To make the sale journal easier, instead of having to manually enter what item was sold, figure out how much it was, and calculate the revenue by how many of those items were sold, Excel can do all of this for you with VLOOKUP. That means, all you have to enter is what the item was, and the quantity of items sold, and it’ll all be calculated for you. Nice and handy right?

So, how do you set it up? Well, your VLOOKUP is for the items sold, so this means that all Excel needs to know is where to find the information of what item costs what. You’ll need to set up another table here, simply with Item A to E, for example, with the value of each item in the cell next to it. It’s easier for Excel if you call this table something like, “_List” or “_Inventory”.

Returning back to your original sales journal, go to the cell beneath revenue, as this is where the function will need to be entered. Type =VLOOOKUP and select the cell under Item Sold, as the value will be determined by which item was sold. Now select the range from where this value of the item sold will be determined (that’s your separate sales list or sales inventory). You’ll need to type the name of this as you’ve titled it with Excel. You’ll also need to tell the VLOOKUP which column from your list or inventory that you want it to return. So, if the value of the item is in the second column, that’s the value you want it to return. Your cell string should look something like =VLOOKUP(C3,_List,2), where C3 is the item entered, _List is where VLOOKUP will get the information from and 2 is the second column of that list returned.
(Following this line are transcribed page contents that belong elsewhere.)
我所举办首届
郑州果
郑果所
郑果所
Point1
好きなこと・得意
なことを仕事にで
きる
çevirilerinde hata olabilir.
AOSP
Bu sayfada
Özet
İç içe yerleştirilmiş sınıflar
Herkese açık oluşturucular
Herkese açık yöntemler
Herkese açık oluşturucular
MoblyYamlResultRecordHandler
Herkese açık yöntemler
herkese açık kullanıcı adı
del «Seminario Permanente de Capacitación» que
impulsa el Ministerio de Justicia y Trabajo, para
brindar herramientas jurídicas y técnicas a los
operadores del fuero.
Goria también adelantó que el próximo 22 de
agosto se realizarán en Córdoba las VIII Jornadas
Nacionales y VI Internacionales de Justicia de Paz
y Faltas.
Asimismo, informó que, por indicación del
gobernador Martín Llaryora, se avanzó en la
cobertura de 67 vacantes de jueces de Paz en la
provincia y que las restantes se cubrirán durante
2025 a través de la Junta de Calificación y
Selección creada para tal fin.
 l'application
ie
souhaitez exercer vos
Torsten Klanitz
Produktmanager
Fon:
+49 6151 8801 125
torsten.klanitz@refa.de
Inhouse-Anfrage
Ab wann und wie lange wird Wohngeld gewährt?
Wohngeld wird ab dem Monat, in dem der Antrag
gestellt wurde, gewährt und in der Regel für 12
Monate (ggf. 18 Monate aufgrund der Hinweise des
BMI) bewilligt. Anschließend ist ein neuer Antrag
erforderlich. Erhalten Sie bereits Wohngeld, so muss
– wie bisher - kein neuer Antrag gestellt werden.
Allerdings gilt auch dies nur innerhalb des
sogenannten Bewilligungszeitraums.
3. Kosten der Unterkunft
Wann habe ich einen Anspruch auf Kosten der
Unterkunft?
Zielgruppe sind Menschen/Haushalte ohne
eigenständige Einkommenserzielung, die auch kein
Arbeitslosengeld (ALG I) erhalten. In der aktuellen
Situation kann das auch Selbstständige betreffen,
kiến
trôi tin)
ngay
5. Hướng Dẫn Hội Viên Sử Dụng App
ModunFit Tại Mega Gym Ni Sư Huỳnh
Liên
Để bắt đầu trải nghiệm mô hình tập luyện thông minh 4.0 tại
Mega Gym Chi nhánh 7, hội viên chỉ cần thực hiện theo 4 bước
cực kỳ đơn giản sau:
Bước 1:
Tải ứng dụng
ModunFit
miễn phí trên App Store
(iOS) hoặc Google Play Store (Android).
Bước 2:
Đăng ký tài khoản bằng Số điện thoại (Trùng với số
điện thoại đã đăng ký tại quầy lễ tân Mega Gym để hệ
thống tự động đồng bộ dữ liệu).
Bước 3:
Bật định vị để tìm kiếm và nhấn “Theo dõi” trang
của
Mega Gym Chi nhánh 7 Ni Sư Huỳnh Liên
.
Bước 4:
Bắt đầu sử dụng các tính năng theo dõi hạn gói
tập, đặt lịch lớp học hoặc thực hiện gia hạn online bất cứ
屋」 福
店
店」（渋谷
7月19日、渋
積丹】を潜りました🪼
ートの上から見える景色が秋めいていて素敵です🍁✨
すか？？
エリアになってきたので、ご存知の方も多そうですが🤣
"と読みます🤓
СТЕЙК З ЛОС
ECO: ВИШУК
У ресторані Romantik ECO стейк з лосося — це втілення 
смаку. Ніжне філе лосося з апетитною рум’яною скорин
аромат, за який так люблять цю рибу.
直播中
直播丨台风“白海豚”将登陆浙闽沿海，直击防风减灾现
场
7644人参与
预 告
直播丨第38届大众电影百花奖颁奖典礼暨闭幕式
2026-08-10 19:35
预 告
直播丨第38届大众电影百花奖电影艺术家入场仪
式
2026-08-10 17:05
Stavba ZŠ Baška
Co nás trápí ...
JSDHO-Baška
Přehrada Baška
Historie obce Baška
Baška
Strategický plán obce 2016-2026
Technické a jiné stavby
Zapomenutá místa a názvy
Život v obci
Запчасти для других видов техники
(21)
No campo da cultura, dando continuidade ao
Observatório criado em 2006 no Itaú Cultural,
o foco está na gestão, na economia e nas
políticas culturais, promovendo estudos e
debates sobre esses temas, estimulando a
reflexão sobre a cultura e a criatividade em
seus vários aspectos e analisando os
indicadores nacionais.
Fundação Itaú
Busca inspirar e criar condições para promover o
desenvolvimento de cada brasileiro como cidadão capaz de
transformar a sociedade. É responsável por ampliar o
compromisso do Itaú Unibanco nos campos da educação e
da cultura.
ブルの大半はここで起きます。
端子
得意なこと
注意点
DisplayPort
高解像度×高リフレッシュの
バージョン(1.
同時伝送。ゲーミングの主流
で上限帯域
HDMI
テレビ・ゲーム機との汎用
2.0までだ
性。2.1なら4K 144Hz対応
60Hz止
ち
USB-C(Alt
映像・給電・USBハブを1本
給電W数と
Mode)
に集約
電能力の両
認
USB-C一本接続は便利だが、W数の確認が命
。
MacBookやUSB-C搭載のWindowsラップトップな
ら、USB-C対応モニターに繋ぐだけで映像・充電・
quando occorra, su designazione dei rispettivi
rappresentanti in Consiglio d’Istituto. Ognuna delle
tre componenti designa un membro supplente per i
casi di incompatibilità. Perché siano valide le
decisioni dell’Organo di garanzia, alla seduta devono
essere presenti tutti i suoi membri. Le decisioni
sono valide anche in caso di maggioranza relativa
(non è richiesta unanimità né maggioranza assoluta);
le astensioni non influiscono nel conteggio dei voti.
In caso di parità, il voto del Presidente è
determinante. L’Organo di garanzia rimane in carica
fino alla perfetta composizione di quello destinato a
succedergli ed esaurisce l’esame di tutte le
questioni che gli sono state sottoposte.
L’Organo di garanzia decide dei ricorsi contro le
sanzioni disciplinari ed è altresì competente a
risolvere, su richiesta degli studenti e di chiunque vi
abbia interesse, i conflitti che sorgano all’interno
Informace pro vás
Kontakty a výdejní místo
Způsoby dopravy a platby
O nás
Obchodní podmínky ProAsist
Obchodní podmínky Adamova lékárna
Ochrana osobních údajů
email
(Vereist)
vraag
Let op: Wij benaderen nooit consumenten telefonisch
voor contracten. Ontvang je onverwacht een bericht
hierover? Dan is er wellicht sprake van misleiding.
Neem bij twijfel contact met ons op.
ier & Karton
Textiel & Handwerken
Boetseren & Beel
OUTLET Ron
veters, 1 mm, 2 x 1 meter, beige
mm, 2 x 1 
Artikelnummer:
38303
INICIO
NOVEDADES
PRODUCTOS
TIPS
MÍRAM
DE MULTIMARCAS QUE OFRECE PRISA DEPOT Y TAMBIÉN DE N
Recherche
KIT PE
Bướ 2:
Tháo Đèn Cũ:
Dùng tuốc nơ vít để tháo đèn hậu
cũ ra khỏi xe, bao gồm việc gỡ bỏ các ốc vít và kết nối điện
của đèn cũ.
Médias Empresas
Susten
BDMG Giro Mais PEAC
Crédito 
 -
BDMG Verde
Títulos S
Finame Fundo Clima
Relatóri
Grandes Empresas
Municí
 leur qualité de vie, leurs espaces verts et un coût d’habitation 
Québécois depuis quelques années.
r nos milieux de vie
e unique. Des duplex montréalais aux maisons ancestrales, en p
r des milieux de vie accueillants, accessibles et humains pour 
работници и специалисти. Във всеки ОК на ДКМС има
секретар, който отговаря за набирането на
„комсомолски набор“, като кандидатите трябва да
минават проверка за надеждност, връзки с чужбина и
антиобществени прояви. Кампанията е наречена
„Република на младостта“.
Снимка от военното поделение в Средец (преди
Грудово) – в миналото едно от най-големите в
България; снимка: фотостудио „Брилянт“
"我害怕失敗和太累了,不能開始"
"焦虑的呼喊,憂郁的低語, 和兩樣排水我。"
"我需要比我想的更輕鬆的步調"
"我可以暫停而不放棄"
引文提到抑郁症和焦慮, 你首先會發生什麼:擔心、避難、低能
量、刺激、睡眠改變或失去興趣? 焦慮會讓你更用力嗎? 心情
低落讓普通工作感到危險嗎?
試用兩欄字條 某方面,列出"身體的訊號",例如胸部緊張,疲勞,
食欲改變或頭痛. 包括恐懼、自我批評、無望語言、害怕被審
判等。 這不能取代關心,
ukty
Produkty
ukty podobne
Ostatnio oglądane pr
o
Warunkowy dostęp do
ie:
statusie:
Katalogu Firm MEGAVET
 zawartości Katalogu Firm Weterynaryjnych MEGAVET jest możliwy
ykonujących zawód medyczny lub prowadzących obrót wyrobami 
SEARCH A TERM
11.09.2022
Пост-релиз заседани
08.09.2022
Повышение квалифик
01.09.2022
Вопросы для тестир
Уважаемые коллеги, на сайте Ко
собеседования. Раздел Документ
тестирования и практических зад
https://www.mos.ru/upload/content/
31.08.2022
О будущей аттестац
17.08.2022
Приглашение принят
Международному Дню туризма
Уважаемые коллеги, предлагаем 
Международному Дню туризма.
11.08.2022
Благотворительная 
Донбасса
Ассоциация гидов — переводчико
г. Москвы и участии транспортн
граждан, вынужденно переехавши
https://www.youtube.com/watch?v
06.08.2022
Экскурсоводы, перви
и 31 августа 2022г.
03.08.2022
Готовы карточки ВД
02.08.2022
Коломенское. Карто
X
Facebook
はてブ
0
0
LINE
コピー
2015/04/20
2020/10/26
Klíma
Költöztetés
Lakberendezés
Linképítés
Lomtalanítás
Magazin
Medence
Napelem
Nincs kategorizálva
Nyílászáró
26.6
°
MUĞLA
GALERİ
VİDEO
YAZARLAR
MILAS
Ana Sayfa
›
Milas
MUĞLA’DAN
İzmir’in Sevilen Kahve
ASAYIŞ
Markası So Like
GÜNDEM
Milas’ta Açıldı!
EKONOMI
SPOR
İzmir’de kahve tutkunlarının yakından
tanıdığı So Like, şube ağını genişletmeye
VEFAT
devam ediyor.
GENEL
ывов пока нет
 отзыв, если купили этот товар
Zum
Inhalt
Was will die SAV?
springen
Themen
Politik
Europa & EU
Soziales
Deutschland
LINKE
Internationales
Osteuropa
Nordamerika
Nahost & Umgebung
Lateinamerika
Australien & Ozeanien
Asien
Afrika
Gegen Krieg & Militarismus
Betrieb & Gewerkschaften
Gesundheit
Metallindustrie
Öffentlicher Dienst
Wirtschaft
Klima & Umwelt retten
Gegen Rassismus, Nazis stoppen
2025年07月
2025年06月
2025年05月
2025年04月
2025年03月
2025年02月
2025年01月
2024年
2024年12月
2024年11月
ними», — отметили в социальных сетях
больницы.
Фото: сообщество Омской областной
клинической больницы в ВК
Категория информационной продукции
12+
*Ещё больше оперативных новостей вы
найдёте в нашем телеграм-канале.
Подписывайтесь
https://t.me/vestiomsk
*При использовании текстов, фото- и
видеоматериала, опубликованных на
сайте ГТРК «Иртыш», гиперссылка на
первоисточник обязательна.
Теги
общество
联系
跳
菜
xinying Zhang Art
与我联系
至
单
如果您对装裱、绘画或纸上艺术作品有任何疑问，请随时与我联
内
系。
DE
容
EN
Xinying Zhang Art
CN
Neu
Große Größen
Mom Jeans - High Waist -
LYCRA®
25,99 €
All that’s left to do is to finish the formula to multiply the item value by the quantity of the items sold. So returning back to your revenue column, select the cell with the formula and after the brackets type * which is the command for multiplication and then select the cell that contains the quantity, which will be next to the Item Sold cell. Therefore, your search string should look something like =VLOOKUP(C3,_List,2)*C4  and this will return the value under revenue that you want.

This means that within your sales journal, all you have to do is select which item was sold, and the quantity that was sold and Excel will work out the rest for you. It’s easy when you know how, sometimes you just need a bit of excel help.